EXERCISE: Every line below that contains "Beams" is to be copied.

*** Opening of TASK INPUTS ***

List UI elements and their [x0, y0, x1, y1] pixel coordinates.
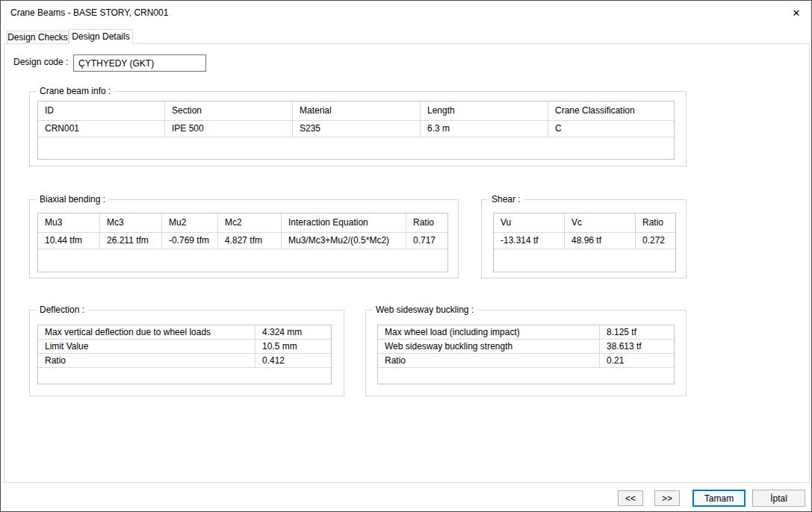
deflection-group-label: Deflection : — [36, 305, 88, 315]
cell-label: Ratio — [38, 354, 255, 367]
cell-vu: -13.314 tf — [494, 233, 565, 249]
title-bar: Crane Beams - BASE STORY, CRN001 ✕ — [1, 1, 811, 24]
header-cell-crane-classification: Crane Classification — [548, 102, 674, 120]
shear-table: Vu Vc Ratio -13.314 tf 48.96 tf 0.272 — [493, 213, 676, 272]
cell-interaction-equation: Mu3/Mc3+Mu2/(0.5*Mc2) — [282, 233, 406, 249]
table-header-row: Mu3 Mc3 Mu2 Mc2 Interaction Equation Rat… — [38, 213, 447, 233]
crane-beams-dialog: Crane Beams - BASE STORY, CRN001 ✕ Desig… — [0, 0, 812, 512]
cell-label: Limit Value — [38, 340, 255, 353]
cell-id: CRN001 — [38, 121, 165, 137]
web-sidesway-buckling-table: Max wheel load (including impact) 8.125 … — [377, 325, 675, 384]
table-row: CRN001 IPE 500 S235 6.3 m C — [38, 121, 674, 137]
close-button[interactable]: ✕ — [786, 3, 807, 22]
cell-vc: 48.96 tf — [565, 233, 636, 249]
biaxial-bending-table: Mu3 Mc3 Mu2 Mc2 Interaction Equation Rat… — [37, 213, 448, 272]
tab-design-checks[interactable]: Design Checks — [7, 31, 69, 43]
cell-value: 4.324 mm — [255, 325, 331, 339]
table-header-row: Vu Vc Ratio — [494, 213, 675, 233]
header-cell-ratio: Ratio — [406, 213, 447, 232]
header-cell-mu2: Mu2 — [162, 213, 218, 232]
table-row: Ratio 0.412 — [38, 354, 331, 368]
web-sidesway-buckling-group-label: Web sidesway buckling : — [372, 305, 477, 315]
header-cell-mc2: Mc2 — [218, 213, 282, 232]
header-cell-id: ID — [38, 102, 165, 120]
shear-group-label: Shear : — [488, 194, 524, 205]
shear-group: Shear : Vu Vc Ratio -13.314 tf 48.96 tf … — [481, 199, 687, 278]
close-icon: ✕ — [793, 7, 801, 19]
biaxial-bending-group-label: Biaxial bending : — [36, 194, 109, 205]
table-row: -13.314 tf 48.96 tf 0.272 — [494, 233, 675, 249]
design-code-input[interactable] — [73, 54, 206, 72]
cell-value: 38.613 tf — [600, 340, 674, 353]
header-cell-mc3: Mc3 — [100, 213, 162, 232]
cell-section: IPE 500 — [165, 121, 293, 137]
cell-material: S235 — [293, 121, 421, 137]
cell-ratio: 0.717 — [406, 233, 447, 249]
deflection-table: Max vertical deflection due to wheel loa… — [37, 325, 332, 384]
crane-beam-info-table: ID Section Material Length Crane Classif… — [37, 101, 675, 160]
tab-design-checks-label: Design Checks — [7, 32, 68, 43]
window-title: Crane Beams - BASE STORY, CRN001 — [10, 7, 168, 18]
table-row: Web sidesway buckling strength 38.613 tf — [378, 340, 674, 354]
cell-label: Max wheel load (including impact) — [378, 325, 600, 339]
header-cell-mu3: Mu3 — [38, 213, 100, 232]
header-cell-vc: Vc — [565, 213, 636, 232]
header-cell-vu: Vu — [494, 213, 565, 232]
biaxial-bending-group: Biaxial bending : Mu3 Mc3 Mu2 Mc2 Intera… — [29, 199, 459, 278]
next-button[interactable]: >> — [654, 490, 680, 506]
previous-button[interactable]: << — [618, 490, 643, 506]
tab-design-details[interactable]: Design Details — [69, 29, 133, 44]
header-cell-ratio: Ratio — [636, 213, 675, 232]
cell-label: Ratio — [378, 354, 600, 367]
cell-value: 0.21 — [600, 354, 674, 367]
design-code-label: Design code : — [13, 57, 68, 67]
cell-mc3: 26.211 tfm — [100, 233, 162, 249]
cell-label: Max vertical deflection due to wheel loa… — [38, 325, 255, 339]
table-row: Max vertical deflection due to wheel loa… — [38, 325, 331, 340]
cell-mu3: 10.44 tfm — [38, 233, 100, 249]
cell-length: 6.3 m — [421, 121, 548, 137]
cell-ratio: 0.272 — [636, 233, 675, 249]
cell-value: 10.5 mm — [255, 340, 331, 353]
tab-design-details-label: Design Details — [72, 31, 129, 42]
cell-crane-classification: C — [548, 121, 674, 137]
table-row: 10.44 tfm 26.211 tfm -0.769 tfm 4.827 tf… — [38, 233, 447, 249]
cell-label: Web sidesway buckling strength — [378, 340, 600, 353]
table-row: Limit Value 10.5 mm — [38, 340, 331, 354]
crane-beam-info-group-label: Crane beam info : — [36, 86, 114, 96]
cell-value: 8.125 tf — [600, 325, 674, 339]
cancel-button[interactable]: İptal — [752, 490, 805, 507]
cell-mu2: -0.769 tfm — [162, 233, 218, 249]
table-header-row: ID Section Material Length Crane Classif… — [38, 102, 674, 121]
header-cell-section: Section — [165, 102, 293, 120]
ok-button[interactable]: Tamam — [692, 490, 746, 507]
web-sidesway-buckling-group: Web sidesway buckling : Max wheel load (… — [365, 310, 687, 396]
table-row: Ratio 0.21 — [378, 354, 674, 368]
table-row: Max wheel load (including impact) 8.125 … — [378, 325, 674, 340]
cell-mc2: 4.827 tfm — [218, 233, 282, 249]
header-cell-interaction-equation: Interaction Equation — [282, 213, 406, 232]
cell-value: 0.412 — [255, 354, 331, 367]
crane-beam-info-group: Crane beam info : ID Section Material Le… — [29, 91, 687, 166]
header-cell-material: Material — [293, 102, 421, 120]
header-cell-length: Length — [421, 102, 548, 120]
deflection-group: Deflection : Max vertical deflection due… — [29, 310, 344, 396]
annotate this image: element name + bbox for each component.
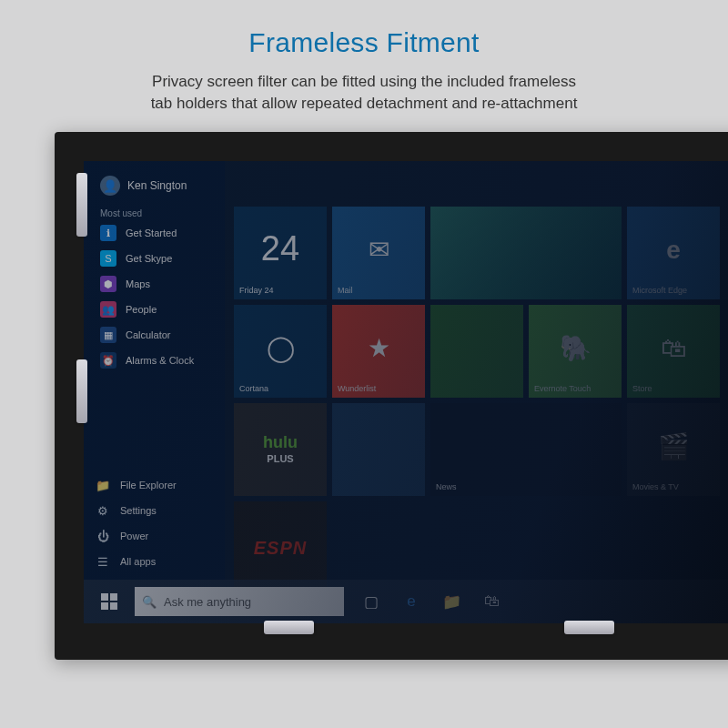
tile-evernote[interactable]: 🐘 Evernote Touch bbox=[529, 305, 622, 398]
edge-icon: e bbox=[666, 236, 681, 265]
taskbar-edge-icon[interactable]: e bbox=[393, 580, 430, 623]
sidebar-item-label: File Explorer bbox=[120, 480, 177, 490]
windows-icon bbox=[101, 593, 117, 610]
tile-mail[interactable]: ✉ Mail bbox=[332, 207, 425, 299]
tile-wunderlist[interactable]: ★ Wunderlist bbox=[332, 305, 425, 398]
sidebar-item-label: Calculator bbox=[126, 329, 171, 340]
espn-logo: ESPN bbox=[254, 538, 307, 559]
search-icon: 🔍 bbox=[142, 595, 157, 609]
sidebar-item-label: Settings bbox=[120, 505, 157, 516]
sidebar-item-label: Get Skype bbox=[126, 253, 172, 264]
tile-edge[interactable]: e Microsoft Edge bbox=[627, 207, 720, 299]
tile-calendar[interactable]: Friday 24 24 bbox=[234, 207, 327, 299]
map-icon: ⬢ bbox=[100, 276, 116, 292]
tile-extra[interactable] bbox=[332, 403, 425, 496]
tab-clip bbox=[264, 621, 314, 634]
monitor-bezel: 👤 Ken Sington Most used ℹ Get Started S … bbox=[55, 132, 728, 660]
tile-movies[interactable]: 🎬 Movies & TV bbox=[627, 403, 720, 496]
sidebar-item-label: Power bbox=[120, 531, 148, 541]
sidebar-item-settings[interactable]: ⚙ Settings bbox=[84, 498, 225, 523]
sidebar-item-all-apps[interactable]: ☰ All apps bbox=[84, 549, 225, 574]
sidebar-item-file-explorer[interactable]: 📁 File Explorer bbox=[84, 472, 225, 498]
search-input[interactable]: 🔍 Ask me anything bbox=[135, 587, 344, 616]
tile-store-tall[interactable] bbox=[430, 305, 523, 398]
sidebar-item-skype[interactable]: S Get Skype bbox=[84, 246, 225, 271]
tab-clip bbox=[76, 359, 87, 423]
star-icon: ★ bbox=[368, 333, 390, 363]
tile-label: Store bbox=[632, 384, 652, 393]
sidebar-item-label: Get Started bbox=[126, 228, 177, 238]
svg-rect-2 bbox=[101, 602, 108, 610]
taskbar-folder-icon[interactable]: 📁 bbox=[433, 580, 470, 623]
tile-label: Movies & TV bbox=[632, 482, 679, 491]
svg-rect-3 bbox=[110, 602, 117, 610]
tile-label: Microsoft Edge bbox=[632, 286, 687, 295]
task-view-button[interactable]: ▢ bbox=[353, 580, 389, 623]
tile-label: Cortana bbox=[239, 384, 268, 393]
page-subtitle: Privacy screen filter can be fitted usin… bbox=[0, 71, 728, 115]
monitor: 👤 Ken Sington Most used ℹ Get Started S … bbox=[55, 132, 728, 660]
tile-grid: Friday 24 24 ✉ Mail e Microsoft Edge ◯ C… bbox=[234, 207, 728, 580]
start-sidebar: 👤 Ken Sington Most used ℹ Get Started S … bbox=[84, 161, 225, 580]
tile-label: Mail bbox=[338, 286, 353, 295]
power-icon: ⏻ bbox=[95, 528, 111, 544]
section-label: Most used bbox=[84, 205, 225, 220]
tile-news[interactable]: News bbox=[430, 403, 622, 496]
user-row[interactable]: 👤 Ken Sington bbox=[84, 170, 225, 205]
sidebar-item-people[interactable]: 👥 People bbox=[84, 297, 225, 322]
tile-label: News bbox=[436, 482, 457, 491]
subtitle-line: tab holders that allow repeated detachme… bbox=[151, 95, 578, 112]
svg-rect-1 bbox=[110, 593, 117, 601]
tile-cortana[interactable]: ◯ Cortana bbox=[234, 305, 327, 398]
calendar-icon: 24 bbox=[261, 229, 299, 268]
clock-icon: ⏰ bbox=[100, 352, 116, 369]
calculator-icon: ▦ bbox=[100, 327, 116, 343]
sidebar-item-alarms[interactable]: ⏰ Alarms & Clock bbox=[84, 348, 225, 373]
store-icon: 🛍 bbox=[661, 333, 686, 363]
evernote-icon: 🐘 bbox=[560, 333, 592, 363]
user-name: Ken Sington bbox=[127, 179, 187, 192]
mail-icon: ✉ bbox=[369, 235, 389, 265]
tile-hulu[interactable]: huluPLUS bbox=[234, 403, 327, 496]
sidebar-bottom: 📁 File Explorer ⚙ Settings ⏻ Power ☰ All… bbox=[84, 472, 225, 580]
people-icon: 👥 bbox=[100, 301, 116, 318]
tile-label: Evernote Touch bbox=[534, 384, 591, 393]
sidebar-item-label: Maps bbox=[126, 278, 150, 289]
sidebar-item-power[interactable]: ⏻ Power bbox=[84, 523, 225, 549]
gear-icon: ⚙ bbox=[95, 502, 111, 519]
taskbar-icons: ▢ e 📁 🛍 bbox=[353, 580, 510, 623]
taskbar-store-icon[interactable]: 🛍 bbox=[473, 580, 510, 623]
cortana-icon: ◯ bbox=[267, 333, 295, 363]
sidebar-item-get-started[interactable]: ℹ Get Started bbox=[84, 220, 225, 246]
svg-rect-0 bbox=[101, 593, 108, 601]
skype-icon: S bbox=[100, 250, 116, 267]
film-icon: 🎬 bbox=[658, 431, 690, 461]
sidebar-item-label: Alarms & Clock bbox=[126, 355, 194, 366]
sidebar-item-label: People bbox=[126, 304, 157, 315]
info-icon: ℹ bbox=[100, 225, 116, 241]
sidebar-item-label: All apps bbox=[120, 556, 156, 567]
subtitle-line: Privacy screen filter can be fitted usin… bbox=[152, 73, 576, 90]
sidebar-item-maps[interactable]: ⬢ Maps bbox=[84, 271, 225, 297]
taskbar: 🔍 Ask me anything ▢ e 📁 🛍 bbox=[84, 580, 728, 623]
tile-store[interactable]: 🛍 Store bbox=[627, 305, 720, 398]
page-title: Frameless Fitment bbox=[0, 27, 728, 58]
tab-clip bbox=[564, 621, 614, 634]
screen: 👤 Ken Sington Most used ℹ Get Started S … bbox=[84, 161, 728, 623]
tab-clip bbox=[76, 173, 87, 237]
hulu-logo: huluPLUS bbox=[263, 435, 298, 464]
search-placeholder: Ask me anything bbox=[164, 595, 251, 609]
avatar-icon: 👤 bbox=[100, 176, 120, 196]
sidebar-item-calculator[interactable]: ▦ Calculator bbox=[84, 322, 225, 348]
menu-icon: ☰ bbox=[95, 553, 111, 570]
tile-photos[interactable] bbox=[430, 207, 622, 299]
start-button[interactable] bbox=[89, 580, 129, 623]
tile-label: Wunderlist bbox=[338, 384, 376, 393]
folder-icon: 📁 bbox=[95, 477, 111, 493]
tile-label: Friday 24 bbox=[239, 286, 274, 295]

*** Close of TASK INPUTS ***

TASK OUTPUT:
title-bar: Crane Beams - BASE STORY, CRN001 ✕ — [1, 1, 811, 24]
crane-beams-dialog: Crane Beams - BASE STORY, CRN001 ✕ Desig… — [0, 0, 812, 512]
window-title: Crane Beams - BASE STORY, CRN001 — [10, 7, 168, 18]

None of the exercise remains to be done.